Adding Image Builder Tasks#
Once the Dockerfile
is created, a task will need to be added that builds
and uploads the image as an artifact. Luckily Taskgraph comes with the
transforms necessary to set these up, so all that’s needed is adding a
barebones kind.yml
file. For example, assuming you want to name your kind
docker-image
, you’d create a taskcluster/kinds/docker-image/kind.yml
file
with the following contents:
loader: taskgraph.loader.transform:loader
transforms:
- taskgraph.transforms.docker_image:transforms
- taskgraph.transforms.cached_tasks:transforms
- taskgraph.transforms.task:transforms
tasks:
custom:
symbol: I(custom-image)
And that’s it! The docker_image
transforms will
process the Dockerfile
and handle the special syntax. Whereas the
cached_tasks
transforms will ensure the image is
only generated once and then re-used by all subsequent pushes until the image
is modified.
Context Directory Hashing#
To determine whether an in-project image needs to be rebuilt or not, Decision tasks will calculate the sha256 hash of the contents of the image directory and will determine if the image already exists for the current context or if a new image must be built and indexed.
The decision task will:
Recursively collect the paths of all files within the context directory
Sort the filenames alphabetically to ensure the hash is consistently calculated
Generate a sha256 hash of the contents of each file
All file hashes will then be combined with their path and used to update the hash of the context directory
This ensures that the hash is consistently calculated and path changes will result in different hashes being generated.
Task Image Index Namespace#
Images that are built on push and uploaded as an artifact of a task will be indexed under the following namespaces.
{project}.cache.level-{level}.docker.v2.{name}.hash.{digest}
{project}.cache.level-{level}.docker.v2.{name}.latest
{project}.cache.level-{level}.docker.v2.{name}.pushdate.{year}.{month}-{day}-{pushtime}
Not only can images be browsed by the pushdate and context hash, but the ‘latest’ namespace is meant to view the latest built image.

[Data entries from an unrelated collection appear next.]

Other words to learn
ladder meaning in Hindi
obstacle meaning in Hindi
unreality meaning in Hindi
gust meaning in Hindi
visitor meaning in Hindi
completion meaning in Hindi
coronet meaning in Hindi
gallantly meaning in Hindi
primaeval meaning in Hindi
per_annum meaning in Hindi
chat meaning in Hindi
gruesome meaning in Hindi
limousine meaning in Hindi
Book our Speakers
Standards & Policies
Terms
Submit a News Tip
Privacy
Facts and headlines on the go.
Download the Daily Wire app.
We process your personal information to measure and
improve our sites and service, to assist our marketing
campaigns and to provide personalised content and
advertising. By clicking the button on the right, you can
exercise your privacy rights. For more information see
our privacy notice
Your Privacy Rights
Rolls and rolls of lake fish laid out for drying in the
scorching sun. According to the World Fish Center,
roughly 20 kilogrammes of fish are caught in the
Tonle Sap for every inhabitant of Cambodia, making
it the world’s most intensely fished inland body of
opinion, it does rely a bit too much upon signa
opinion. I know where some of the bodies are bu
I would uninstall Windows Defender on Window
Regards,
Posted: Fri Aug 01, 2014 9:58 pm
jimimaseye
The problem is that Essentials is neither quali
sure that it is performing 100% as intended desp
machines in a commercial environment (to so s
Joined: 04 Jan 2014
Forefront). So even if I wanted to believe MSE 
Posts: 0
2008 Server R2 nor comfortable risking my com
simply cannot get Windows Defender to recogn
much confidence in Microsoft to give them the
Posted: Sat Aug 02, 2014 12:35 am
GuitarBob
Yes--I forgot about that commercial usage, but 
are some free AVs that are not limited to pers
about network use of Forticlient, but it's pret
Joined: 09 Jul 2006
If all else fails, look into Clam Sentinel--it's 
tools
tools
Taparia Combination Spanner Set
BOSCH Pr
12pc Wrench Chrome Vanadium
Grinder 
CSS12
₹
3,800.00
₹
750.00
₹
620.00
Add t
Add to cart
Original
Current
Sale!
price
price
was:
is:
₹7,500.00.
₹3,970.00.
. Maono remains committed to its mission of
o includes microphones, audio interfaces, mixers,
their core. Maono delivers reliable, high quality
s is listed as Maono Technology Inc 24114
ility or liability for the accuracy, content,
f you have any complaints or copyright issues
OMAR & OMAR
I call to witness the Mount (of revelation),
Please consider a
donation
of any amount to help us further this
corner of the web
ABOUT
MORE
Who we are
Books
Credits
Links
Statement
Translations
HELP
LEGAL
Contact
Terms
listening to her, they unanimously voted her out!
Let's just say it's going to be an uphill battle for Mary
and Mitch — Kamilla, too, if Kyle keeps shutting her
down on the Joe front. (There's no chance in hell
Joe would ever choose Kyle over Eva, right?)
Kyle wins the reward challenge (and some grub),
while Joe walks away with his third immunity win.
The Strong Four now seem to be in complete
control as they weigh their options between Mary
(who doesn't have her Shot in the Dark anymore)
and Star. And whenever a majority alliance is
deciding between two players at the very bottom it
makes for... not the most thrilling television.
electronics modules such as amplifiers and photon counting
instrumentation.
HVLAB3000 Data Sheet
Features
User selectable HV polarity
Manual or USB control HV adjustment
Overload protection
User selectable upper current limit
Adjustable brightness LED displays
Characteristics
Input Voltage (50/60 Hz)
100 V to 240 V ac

This functions similarly to the ‘latest’ tag for docker images that are pushed to a registry. Tasks can use these images as specified in Using Images from an Index above.

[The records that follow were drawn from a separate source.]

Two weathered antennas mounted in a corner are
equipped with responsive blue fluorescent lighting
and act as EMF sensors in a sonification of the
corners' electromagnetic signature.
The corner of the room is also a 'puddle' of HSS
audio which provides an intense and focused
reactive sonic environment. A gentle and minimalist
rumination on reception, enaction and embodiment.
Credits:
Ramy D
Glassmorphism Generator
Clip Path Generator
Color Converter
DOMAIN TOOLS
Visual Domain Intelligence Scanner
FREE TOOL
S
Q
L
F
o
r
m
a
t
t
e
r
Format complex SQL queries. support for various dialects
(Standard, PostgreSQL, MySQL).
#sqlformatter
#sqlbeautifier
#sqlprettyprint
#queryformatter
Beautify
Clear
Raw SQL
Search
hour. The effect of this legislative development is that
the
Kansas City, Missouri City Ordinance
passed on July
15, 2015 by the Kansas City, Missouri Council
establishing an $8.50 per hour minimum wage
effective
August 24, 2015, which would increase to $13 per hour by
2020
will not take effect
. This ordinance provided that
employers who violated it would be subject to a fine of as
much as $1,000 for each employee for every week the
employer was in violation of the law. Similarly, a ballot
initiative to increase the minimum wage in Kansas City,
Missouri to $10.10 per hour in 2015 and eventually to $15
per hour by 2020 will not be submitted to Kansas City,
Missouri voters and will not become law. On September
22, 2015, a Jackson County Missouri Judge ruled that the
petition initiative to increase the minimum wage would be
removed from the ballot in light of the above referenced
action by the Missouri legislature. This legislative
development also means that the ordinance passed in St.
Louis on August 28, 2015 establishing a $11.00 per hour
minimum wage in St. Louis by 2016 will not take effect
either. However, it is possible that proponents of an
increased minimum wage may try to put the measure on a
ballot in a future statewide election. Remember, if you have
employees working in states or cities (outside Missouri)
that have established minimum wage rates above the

Working with Images Locally#
Taskgraph provides some command line utilities to facilitate working with images locally. These are:
taskgraph build-image <name>
- Builds an in-project image locally.taskgraph load-image --task-id <task-id>
- Loads an image built by the specified task locally.taskgraph image-digest <name>
- Prints the digest of the specified image.
See the Command Line reference for more details.